Hillis shouldn't have to practically beg for people to believe him, and he definitely shouldn't have to beg his fellow players, who should know better.
2. Interesting tidbit on concussions: An NFL official tells me that reported concussions from this preseason were down 20 percent from last year. But the number of reported concussions is still higher than the three seasons before that (2007-09). The league isn't drawing any conclusions from these numbers, because the sample size from preseason was too small. But they are interesting nonetheless and might indicate that while players are more willing to report concussions, there still could be a segment of the player population that isn't.
3. I can definitely say that Aaron Rodgers is playing the position better than anyone now. And it's not even close. He's completing 80.5 percent of his aimed passes (removing throw-away passes, spikes and drops) which leads the NFL, according to Profootballballfocus.com. I can definitely say the way he's playing, it is historic. But I can't say he's playing it better than any quarterback ever has, a claim making its way around the sport, both in the media and inside locker rooms and front offices. The rules that Rodgers plays under now are so dramatically beneficial to him, and comparing what Rodgers does to, say, Johnny Unitas, is an exponentially different comparison.

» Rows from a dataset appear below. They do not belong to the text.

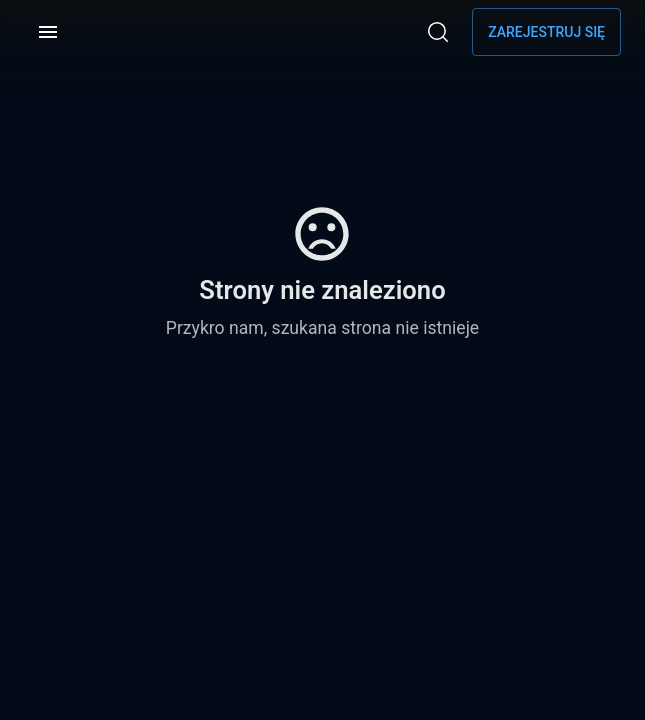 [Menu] (48, 32)
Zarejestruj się (546, 32)
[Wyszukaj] (438, 32)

As one league executive who is a fabulous football historian pointed out, players like Unitas and his receivers had to contend with defensive players who could hold, tackle and maim a receiver while he was running a route. Not to mention that on running plays, what receivers did in the 1960s and 1970s was borderline criminal. Paul Warfield, one of the most underrated receivers of all time, used the crackback block to devastating efficiency, wearing out defensive backs. The Dolphins were so vicious with it, the league soon outlawed it. Now, defensive players exhale too exuberantly on a player and yellow hankies fly about.
So while Rodgers is great, the quarterbacks like Unitas and other greats had to throw in much tighter windows. This isn't to say Rodgers wouldn't be able to, but now he just isn't required to. There's no way to judge how he would do under those previous rules, except with our imaginations.
4. Darius Heyward-Bey, the wide receiver from the Raiders widely viewed as a bust, might actually be able to ... well, play. Some scouts are starting to see on film the promise that Al Davis once did.
5. The thought of some across the NFL is that the Broncos bowed to public pressure in making Tim Tebow the starter. (Oh, wait, I forgot. No one is supposed to criticize Tebow. I'm a hater in the media. I take it all back.)
6. A) Champ of the week: Jay Cutler. Many people -- including players -- have killed Cutler for his lackadaisical attitude and blank stares. But he displayed a great deal of fight in the Bears' loss to Detroit on Monday night.
B) Chump of the week: Antonio Cromartie. Wanted Tom Brady to target him. Brady did. Brady beat him. Mess with the Brady, get the horns.
C) Tweet of the week: One of my extremely knowledgeable Twitter followers sent me the picture of the cameraman on the Jets sideline that traversed the Internet at warp nine.
No rules were broken, the Jets say, but my guess is the league office hates this type of chatter. I wouldn't be surprised if later this season or next, the NFL bans all such cameras from the sidelines during games.
7. The Bengals are softening their position on refusing to trade Carson Palmer. Teams that have inquired fairly recently saying they are no longer getting a flat-out no. They're getting: for the moment, we're not trading him.
8. LeBron James tweeted to a reporter his interest in the NFL's deadline for when free agency ends, and I immediately thought it was some Nike PR stunt. It might be. It probably is. But I spoke to one general manager who believes he would be a Pro Bowl tight end within two to three years.
9. If the Chargers fix some of their issues with the offense, the team has a serious chance to win the conference. They're 4-1 (they've beaten mostly lightweights) but still extremely dangerous.
10. Ignore any chatter that says Andy Reid's job is in jeopardy if the Eagles don't make the playoffs this year. No way he's fired.